BEGIN AVAILABLE RECORDS

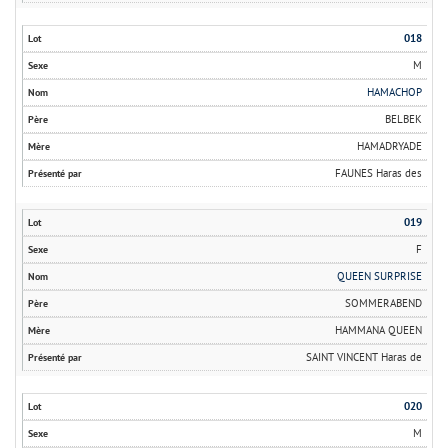
018
M
HAMACHOP
BELBEK
HAMADRYADE
FAUNES Haras des
019
F
QUEEN SURPRISE
SOMMERABEND
HAMMANA QUEEN
SAINT VINCENT Haras de
020
M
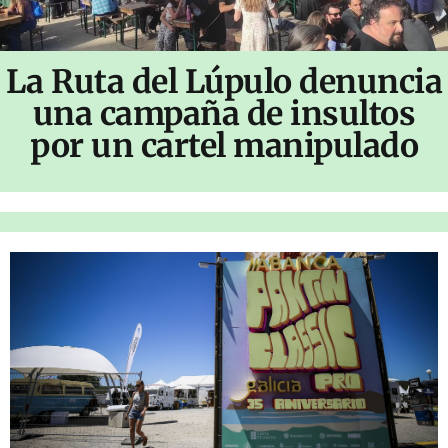
La Ruta del Lúpulo denuncia
una campaña de insultos
por un cartel manipulado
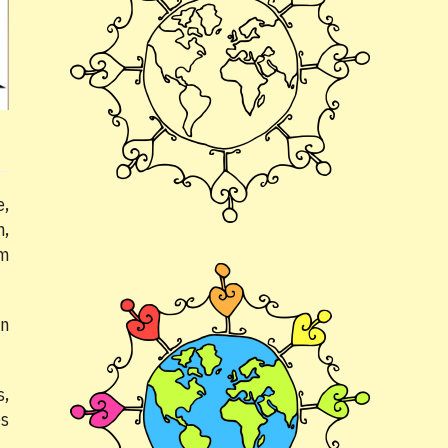
e,
n,
em
an
s,
és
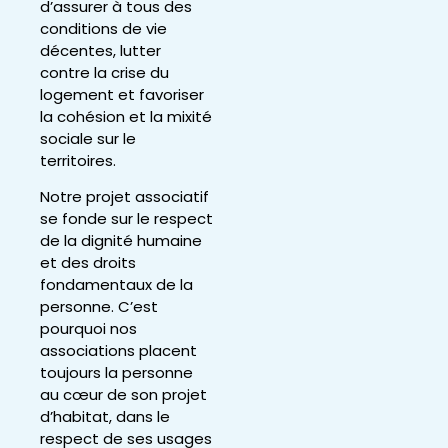
d’assurer à tous des
conditions de vie
décentes, lutter
contre la crise du
logement et favoriser
la cohésion et la mixité
sociale sur le
territoires.
Notre projet associatif
se fonde sur le respect
de la dignité humaine
et des droits
fondamentaux de la
personne. C’est
pourquoi nos
associations placent
toujours la personne
au cœur de son projet
d’habitat, dans le
respect de ses usages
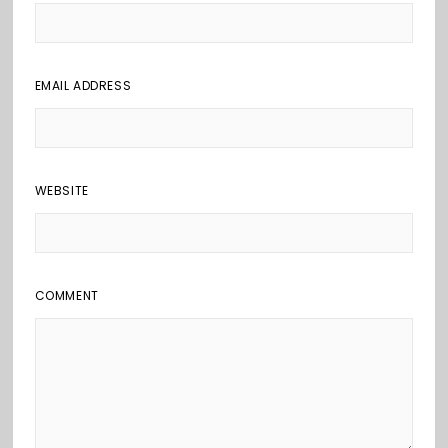
EMAIL ADDRESS
WEBSITE
COMMENT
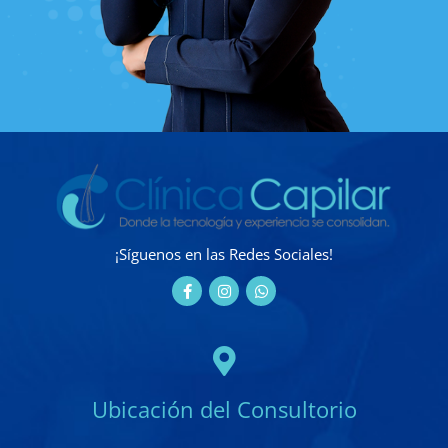
¡Síguenos en las Redes Sociales!
Ubicación del Consultorio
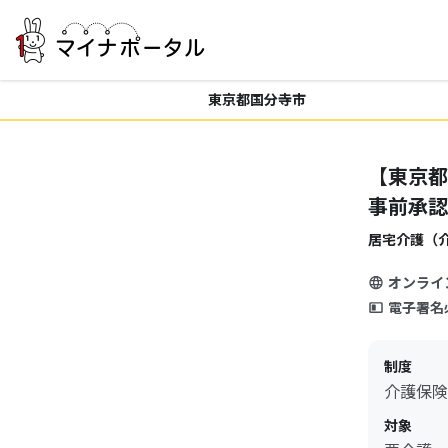
東京都国分寺市
【東京都
事前承認
居宅介護（
オンライ
電子署名
制度
介護保険
対象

END AVAILABLE RECORDS

**WHAT YOU SHOULD DO:**
Once the line with "EMAIL ADDRESS" is found, write out that line and every later line of the listing above exactly, through the last one, and skip any pictures.

**RESULT FOR THIS EXERCISE:**
EMAIL ADDRESS
WEBSITE
COMMENT
¡Síguenos en las Redes Sociales!
Ubicación del Consultorio
東京都国分寺市
【東京都
事前承認
居宅介護（
オンライ
電子署名
制度
介護保険
対象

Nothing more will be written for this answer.